Work to be completed ▸ A line qualifies if it holds the string "joka". Copy every qualifying line from the records.
**** Exercise input
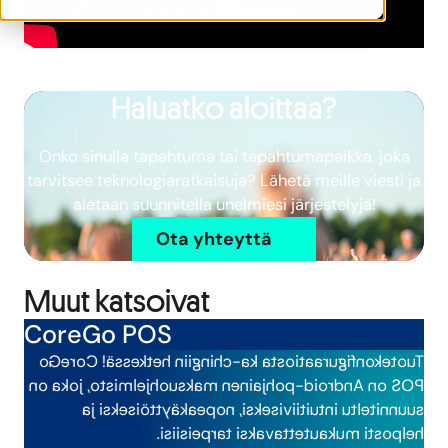
Haluatko aloittaa?
Onko sinulla tapahtuma tai tapahtumapaikka, joka
tarvitsee teknologiaratkaisuja? Lähetä meille viesti ja
aletaan suunnitella unelmiesi järjestelyjä!
Ota yhteyttä
Muut katsoivat
CoreGo POS
Tuotekonfiguraatiosta ka-chingiin hetkessä! CoreGo
POS on Android-pohjainen maksuohjelmisto, joka on
suunniteltu intuitiiviseksi, nopeakäyttöiseksi ja
helposti mukautettavaksi tarpeisiisi.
********
Result for this exercise ▸
Onko sinulla tapahtuma tai tapahtumapaikka, joka
POS on Android-pohjainen maksuohjelmisto, joka on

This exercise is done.